> [Records to process]:
BEGIN
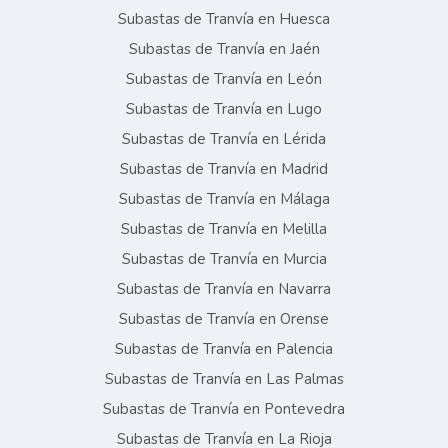
Subastas de Tranvía en Huesca
Subastas de Tranvía en Jaén
Subastas de Tranvía en León
Subastas de Tranvía en Lugo
Subastas de Tranvía en Lérida
Subastas de Tranvía en Madrid
Subastas de Tranvía en Málaga
Subastas de Tranvía en Melilla
Subastas de Tranvía en Murcia
Subastas de Tranvía en Navarra
Subastas de Tranvía en Orense
Subastas de Tranvía en Palencia
Subastas de Tranvía en Las Palmas
Subastas de Tranvía en Pontevedra
Subastas de Tranvía en La Rioja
END
> [Problem details]:
Copy each line of the material above exactly, but not the images.

> [Answer to the exercise]:
Subastas de Tranvía en Huesca
Subastas de Tranvía en Jaén
Subastas de Tranvía en León
Subastas de Tranvía en Lugo
Subastas de Tranvía en Lérida
Subastas de Tranvía en Madrid
Subastas de Tranvía en Málaga
Subastas de Tranvía en Melilla
Subastas de Tranvía en Murcia
Subastas de Tranvía en Navarra
Subastas de Tranvía en Orense
Subastas de Tranvía en Palencia
Subastas de Tranvía en Las Palmas
Subastas de Tranvía en Pontevedra
Subastas de Tranvía en La Rioja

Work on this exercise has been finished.